Work to complete: Beginning at the line that includes "Einloggen (328, 282)" in the entries below, print each line exactly as it appears, through the last one.
====================
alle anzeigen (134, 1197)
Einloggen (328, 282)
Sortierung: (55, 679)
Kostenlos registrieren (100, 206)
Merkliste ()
====================
Solution:
Einloggen (328, 282)
Sortierung: (55, 679)
Kostenlos registrieren (100, 206)
Merkliste ()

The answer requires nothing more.